Figuring out ways to take shortcuts is one of life’s joys. We use electric toothbrushes so we don’t have to expend all that energy moving our hand, we use Roombas so that we don’t have to vacuum our carpets manually, and we’re even starting to become a little lazy when it comes to advertising. It’s estimated that up to 80 percent of advertising budgets in the UK will be allocated for programmatic, or automated, marketing by 2018, and it seems we’re in an increasingly programmatic world.
The Birth Of Programmatic Buying
But what does programmatic mean for brands? Programmatic buying was, of course, born of the rapid rise in direct response advertising. Between 2007 and 2010, direct response advertising grew by a whopping 18 percent, and was definitely the talk of the town. Suddenly, direct response and programmatic buying went together hand in hand because both were focused on real time interactions. Through programmatic buying, it was pretty simple to measure ad success in terms of clickthrough rates, views, and increased traffic.
Evolution
However, the way we advertise is evolving, and direct response is no longer the hot topic it once was. Today, we’re all about brand advertising. We’re blurring the boundaries between digital and traditional advertising, as AT&T’s new cross screen trial in the States is demonstrating. AT&T are hoping to successfully blur these boundaries by running the same campaign across multiple advertising platforms, including television and mobile. Ultimately, we’re looking for more ways to measure ad campaign success both online and offline simultaneously. We want to know if people are sharing, if they’re talking, recalling, and so on. But how can we measure this in a programmatic world?
Improvements in Technique
Brand measurement, it appears, is something of a tricky task, and 84 percent of marketers believe that they’d be able to boost sales through better measurement, and better understanding of what works and what doesn’t. The good news, however, is that recent changes in marketing techniques are making it easier for us to determine our key performance indicators for each campaign, and measure brand and campaign success following programmatic advertising. In fact, it’s already being done.
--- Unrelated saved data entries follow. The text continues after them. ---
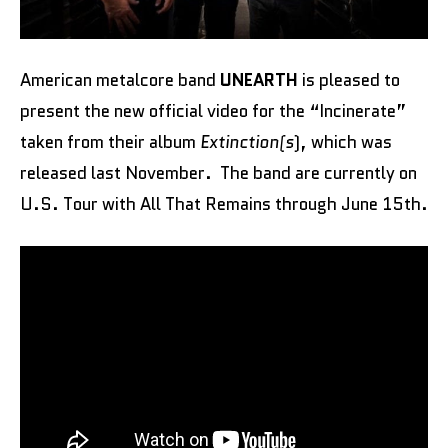
American metalcore band
UNEARTH
is pleased to
present the new official video for the “Incinerate”
taken from their album
Extinction(s
), which was
released last November. The band are currently on
U.S. Tour with All That Remains through June 15th.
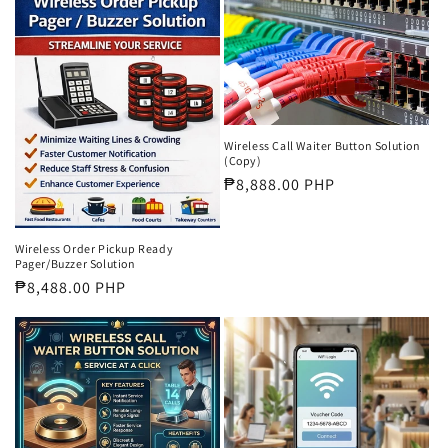
Wireless Call Waiter Button Solution
(Copy)
Regular
₱8,888.00 PHP
price
Wireless Order Pickup Ready
Pager/Buzzer Solution
Regular
₱8,488.00 PHP
price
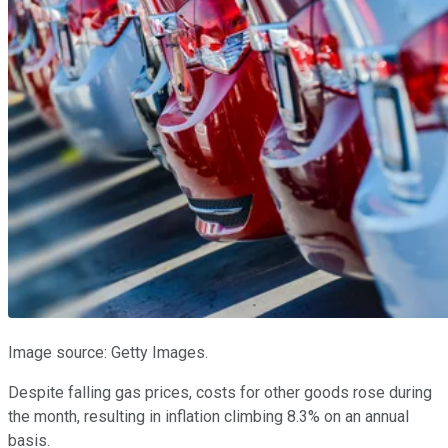
Image source: Getty Images.
Despite falling gas prices, costs for other goods rose during
the month, resulting in inflation climbing 8.3% on an annual
basis.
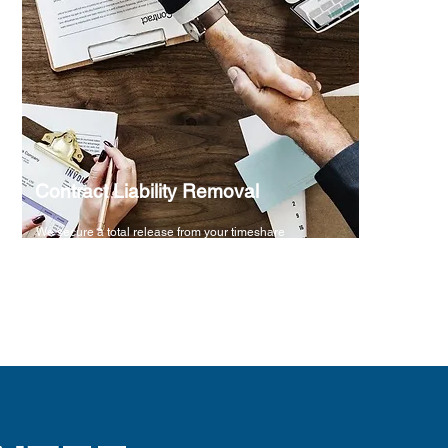
Contract Liability Removal
We secure a total release from your timeshare
obligations within a specified term, backed by a
100% money-back guarantee for your peace of mind.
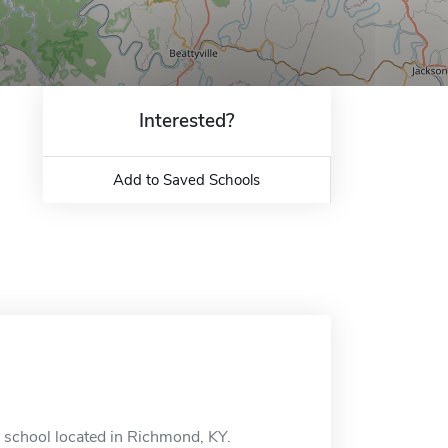
Interested?
Add to Saved Schools
e school located in Richmond, KY.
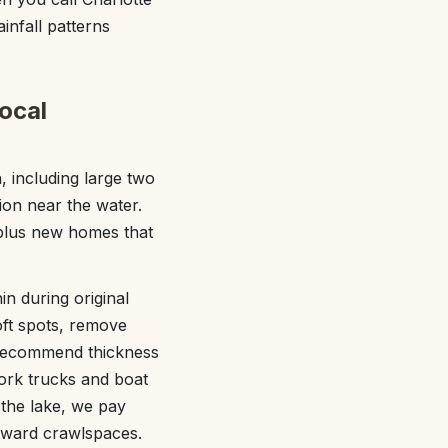
infall patterns
ocal
 including large two
ion near the water.
 plus new homes that
in during original
oft spots, remove
e recommend thickness
work trucks and boat
 the lake, we pay
toward crawlspaces.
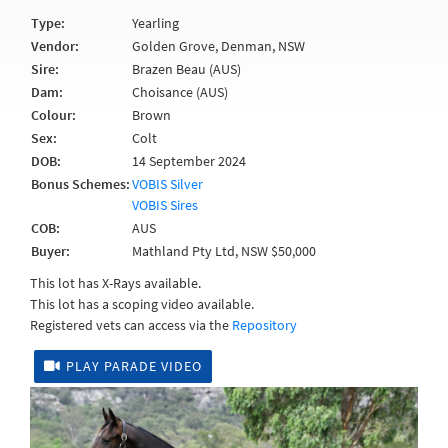
Type:
Yearling
Vendor:
Golden Grove, Denman, NSW
Sire:
Brazen Beau (AUS)
Dam:
Choisance (AUS)
Colour:
Brown
Sex:
Colt
DOB:
14 September 2024
Bonus Schemes:
VOBIS Silver
VOBIS Sires
COB:
AUS
Buyer:
Mathland Pty Ltd, NSW $50,000
This lot has X-Rays available.
This lot has a scoping video available.
Registered vets can access via the
Repository
PLAY PARADE VIDEO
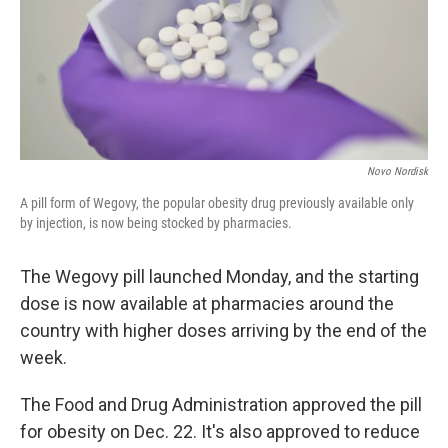
Novo Nordisk
A pill form of Wegovy, the popular obesity drug previously available only
by injection, is now being stocked by pharmacies.
The Wegovy pill launched Monday, and the starting
dose is now available at pharmacies around the
country with higher doses arriving by the end of the
week.
The Food and Drug Administration approved the pill
for obesity on Dec. 22. It's also approved to reduce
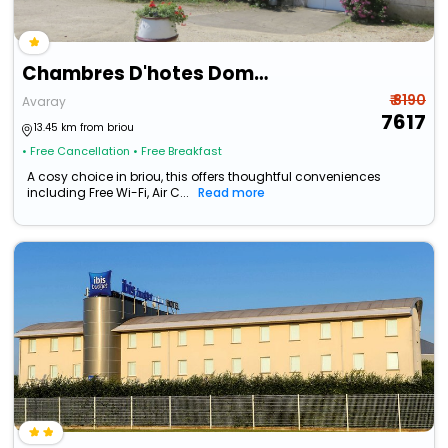
Chambres D'hotes Domaine De L'isle
₹ 8190
Avaray
7617
13.45 km from briou
• Free Cancellation
• Free Breakfast
A cosy choice in briou, this offers thoughtful conveniences
including Free Wi-Fi, Air C...
Read more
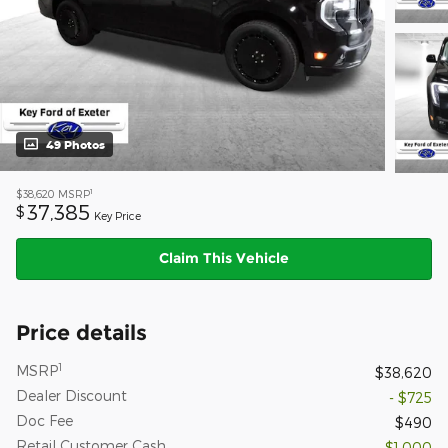
49 Photos
1
$38,620
MSRP
37,385
$
Key Price
Claim This Vehicle
Price details
1
MSRP
$38,620
Dealer Discount
- $725
Doc Fee
$490
Retail Customer Cash
- $1,000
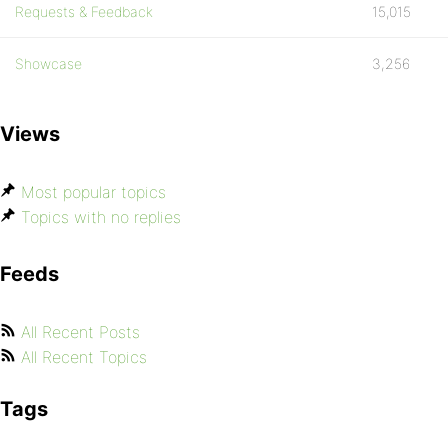
Requests & Feedback
15,015
Showcase
3,256
Views
Most popular topics
Topics with no replies
Feeds
All Recent Posts
All Recent Topics
Tags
Creativity Breeds Engagement
What it’s all coming down to is improved creativity and better consumer engagement. Through social media, for example, we now have uninterrupted access to our target audience, enabling us to judge responses regardless of whether direct action was taken. But we’re getting more creative than that, too. Vouchers that can be printed from programmatic ads allow us to link digital marketing with offline sales, while Nike’s Phenomenal Shot campaign used real time interactive ads to measure overall engagement. In the Brave New World of programmatics, we’re limited only by our own imaginations.